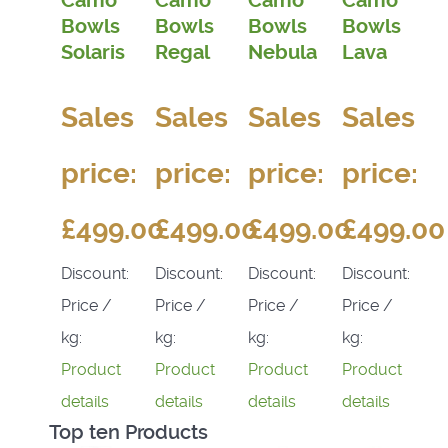
Camo
Camo
Camo
Camo
Bowls
Bowls
Bowls
Bowls
Solaris
Regal
Nebula
Lava
Sales
Sales
Sales
Sales
price:
price:
price:
price:
£499.00
£499.00
£499.00
£499.00
Discount:
Discount:
Discount:
Discount:
Price /
Price /
Price /
Price /
kg:
kg:
kg:
kg:
Product
Product
Product
Product
details
details
details
details
Top ten Products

Task brief =
Leave the pictures aside and give the records above back word for word.

Task answer =
Camo
Camo
Camo
Camo
Bowls
Bowls
Bowls
Bowls
Solaris
Regal
Nebula
Lava
Sales
Sales
Sales
Sales
price:
price:
price:
price:
£499.00
£499.00
£499.00
£499.00
Discount:
Discount:
Discount:
Discount:
Price /
Price /
Price /
Price /
kg:
kg:
kg:
kg:
Product
Product
Product
Product
details
details
details
details
Top ten Products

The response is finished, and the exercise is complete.